StarCraft 2 Is the Ideal Benchmark

In 2012, a convolutional neural network won the ImageNet Large Scale Visual Recognition Challenge by a margin that ended the debate. AlexNet didn’t invent deep learning; Hinton’s group had been publishing for years. What changed was the stage. One number, one leaderboard, one undeniable comparison. The field reorganized within months.

AlexNet is remembered as the breakthrough. ImageNet made it visible.

Real work, invisible results

Soar has planning, online learning, means-ends analysis, chunking, interactive task learning. The Thor-Soar agent navigates a kitchen, cooks food, and learns new tasks from instruction. It perceives through three levels of vision, plans with iterative deepening and temporal reasoning, and learns by chunking over look-ahead.

That’s real. And nobody outside this community knows.

The first problem is legibility. Thor-Soar results appear against Thor-Soar baselines in Thor-Soar papers read by Thor-Soar researchers. The broader AI community can’t tell whether Soar competes with neural methods on anything, because the results never share a scoreboard. Neural nets became undeniable because improvement was visible on shared benchmarks, year after year. Cognitive architectures had papers.

The second problem is self-measurement. When Soar gets a new learning mechanism or version release, “did it help?” resists easy answers. Each group runs their own eval on tasks designed to show the improvement. We can’t even tell ourselves whether we’re making progress.

The third problem is isolation. Soar, ACT-R, CLARION, LIDA: each operates on separate benchmarks, publishes in separate venues, and measures against separate baselines. No honest way to compare architectures against each other, let alone against neural methods. The field fragments instead of accumulating.

One benchmark fixes all three.

Machine speed or nothing

ImageNet worked because anyone could download it and run it. No lab, no robot, no custom simulator. A group with a good idea and a commodity GPU could produce a result the entire field had to take seriously.

Cognitive architectures need the same property: machine speed on commodity hardware. Not a robotics platform. Nobody is downloading and printing robots. Not a household simulator with a custom task ontology. A platform anyone can access, where experiments run fast enough to iterate, and results mean something to people who’ve never heard of Soar.

StarCraft 2

SC2 demands real cognition: partial observability, real-time decisions, long-horizon planning, opponent modeling, resource management, multi-scale reasoning from unit micro to global strategy. Go has planning depth but no partial observability, no real-time pressure, no resource management. Atari has real-time perception but no opponent modeling and no long-horizon strategy. SC2 requires all six simultaneously.

It runs at machine speed. PySC2 and the SC2 API exist: thousands of experiments per day on a laptop. There’s precedent, too: SORTS (Wintermute, Xu, and Laird) won two of three categories at the AIIDE 2006 RTS competition using Soar’s attention, perceptual grouping, and hierarchical task decomposition. Soar-SC later connected Soar to Brood War with spatial reasoning via SVS. The interface works. The question is how far we push it.

SC2 also exposes the axis where cognitive architectures hold a structural advantage.

AlphaStar reached Grandmaster level. It also trained on millions of games with a population of agents competing against each other for weeks. A cognitive architecture that adapts mid-game, or across five games instead of five million, demonstrates something categorically different: a different kind of intelligence, measured on the same task.
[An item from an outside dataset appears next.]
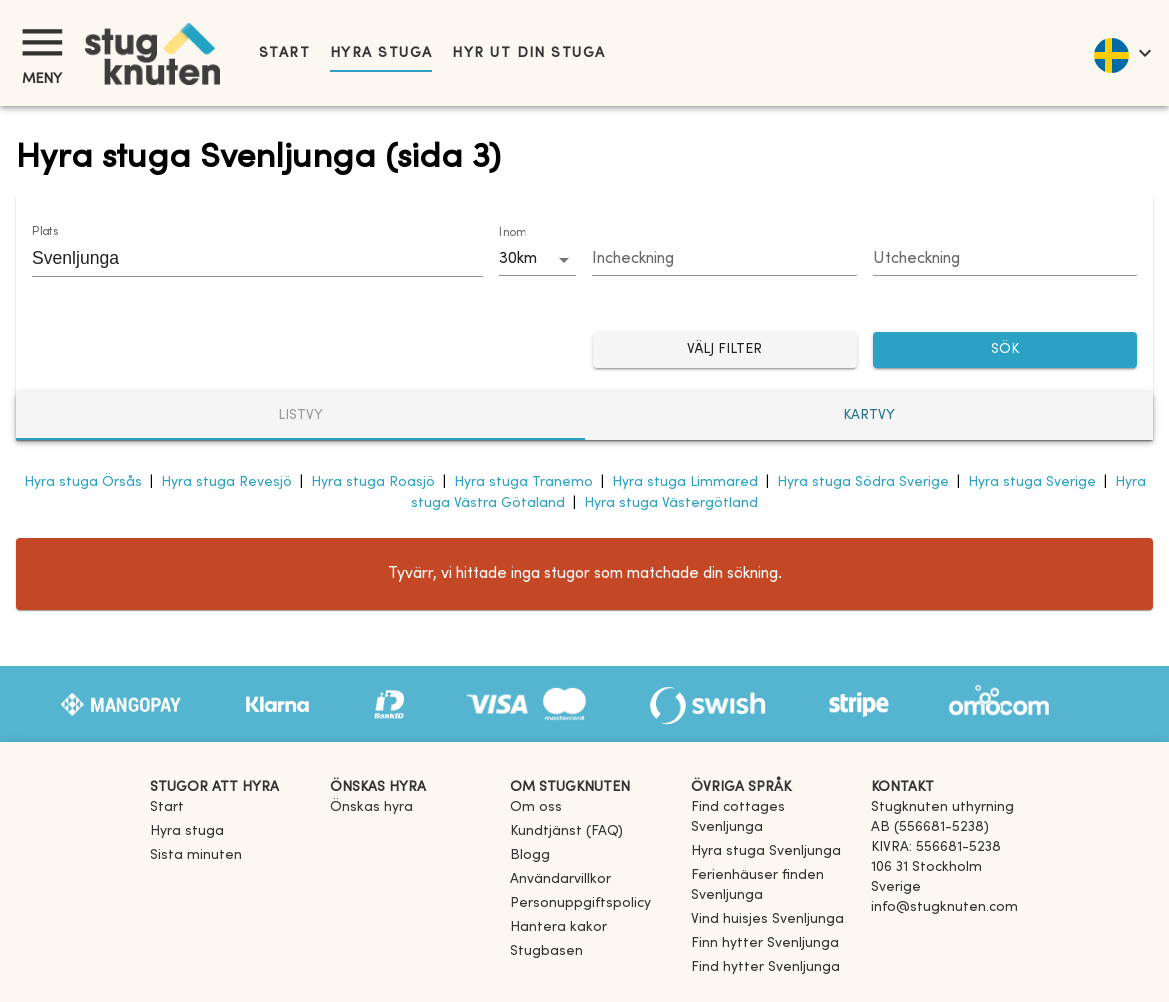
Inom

The goal: demonstrate that learning actually happens: visibly, measurably, in a domain the world already understands.

What one benchmark buys

The ladder already exists

AI Arena runs a live SC2 bot ladder with regular tournaments, public Elo, and thousands of matches. Most bots are hand-coded expert systems: scripted builds, hardcoded responses, no learning. A cognitive architecture agent could enter tomorrow.

The honest worry: what if we lose to expert systems? Good. That’s informative. An agent that loses to scripts in month one and beats them in month six tells a better story than a paper claiming victory on a private benchmark. The learning curve is the result.

We’re not protecting a market cap. We can afford to lose, learn, and improve in public. The ladder is a lab notebook.

And it’s fun. You build an agent, put it on the ladder, and watch it play. It does something you didn’t anticipate, disappointing or flabbergasting, and you learn either way. That’s why people got into cognitive architecture: to build something that thinks and watch it try. SC2 lets you do that every afternoon.

Build the stage first

There’s no agent to demo yet. The highest-leverage thing the cognitive architecture community could do right now is agree on a benchmark.

ImageNet created AlexNet. The benchmark came first. The breakthrough followed because the stage was already built: every year the leaderboard updated, every year the gap between “promising research direction” and “the future of AI” narrowed, until one result closed it.

Cognitive architectures are waiting for that result. But you can’t have an AlexNet moment without an ImageNet.

If Soar is intelligence encoded, it should prove it, or lose trying. Build the stage; see who shows up.